Recycled Materials Printing – A Fun Preschool Art Project Using Packaging Foam!

If you’ve ever held onto a random bit of packaging thinking, “This might come in handy one day,” - congratulations, you’re one of us!

Welcome to Messy Art, where we absolutely save weird pieces of foam for months… and then turn them into fabulous preschool art projects!

This one’s called Recycled Materials Printing, and it’s perfect for kids ages 3+. It’s all about reusing materials, exploring shapes and textures, and creating one-of-a-kind prints, no fancy tools required.

What You’ll Need:

  • Any kind of recycled packaging foam

  • Cardboard squares

  • Scissors

  • Glue

  • Tempera paint

  • Watercolour paper or any thick paper for printing

How We Did It:

Kids Art Project Recycled Materials

1. Cut the Foam into Shapes

We started by chopping our recycled foam into all sorts of fun shapes: circles, triangles, weird blobs, you name it.

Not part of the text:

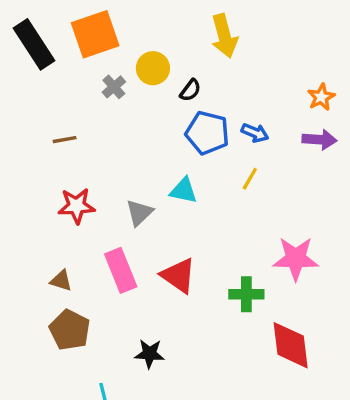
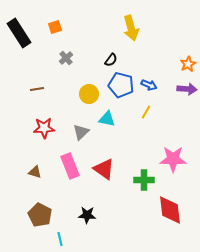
orange square: (95, 34) -> (55, 27), size x0.5
yellow circle: (153, 68) -> (89, 94), moved
brown pentagon: (70, 330) -> (40, 215), moved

The preschoolers loved choosing and cutting (with a little help) their own unique shapes.

Art Projects for kids using recycled materials

2. Glue Shapes onto Cardboard

Each child arranged their foam pieces on a square of cardboard to create their own printing plate. This part felt a bit like building a puzzle (a very sticky, lopsided puzzle) but that’s half the fun.

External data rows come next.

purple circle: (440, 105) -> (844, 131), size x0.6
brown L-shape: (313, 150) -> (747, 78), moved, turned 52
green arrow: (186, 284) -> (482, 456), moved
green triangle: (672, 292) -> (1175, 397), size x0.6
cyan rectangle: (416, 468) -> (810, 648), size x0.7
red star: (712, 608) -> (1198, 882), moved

Kids Printmaking Project Painting

3. Paint the Foam

We used tempera paint and brushes to paint directly on top of the glued-on foam shapes. This is where the colour-mixing magic happens… and the sleeves definitely get painted too.

Recycled Materials Printmaking Project kids

4. Print It!

Next, we flipped our painted cardboard over and pressed it onto watercolour paper to make our prints. Some prints were bold and clear, others more “abstract”, but every single one was totally unique!

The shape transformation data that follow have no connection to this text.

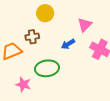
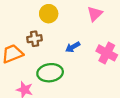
pink triangle: (85, 25) -> (95, 14), moved

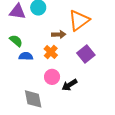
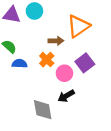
pink circle: (52, 77) -> (64, 73), moved
gray diamond: (33, 99) -> (43, 110), moved

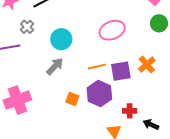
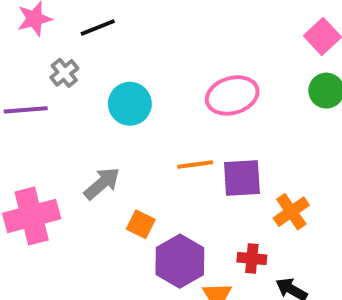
orange cross: (147, 65) -> (291, 212), moved
gray arrow: (55, 66) -> (102, 183), moved
purple hexagon: (99, 93) -> (180, 261), moved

Cardboard Foam Print Kids Project Process Art

Why We Loved This Project

  • It’s cheap! We used all recycled or leftover materials.

  • It introduces basic printmaking in a hands-on way.

  • It teaches shape recognition, planning, and cause-and-effect.

  • It’s just really fun, and no two prints look alike!

Plus, you get to say things like “We did foam relief printing using found materials,” and sound super fancy while surrounded by toddlers in paint-splattered clothes.

Want to Try This at Home or in Your Classroom?

This is a great project to slot into your Earth Day activities, recycling unit, or just a rainy-day craft session. You can use any foam packaging that comes through your door, just give it a quick clean and save it in your “this might be useful” pile (we all have one).

Final Thoughts

Messy? Yes.
Fun? Absolutely.
Worth hoarding strange bits of foam for six months? 100%.

This is just one of many process art projects we love at Messy Art, where the focus is on creativity, exploration, and getting gloriously painty.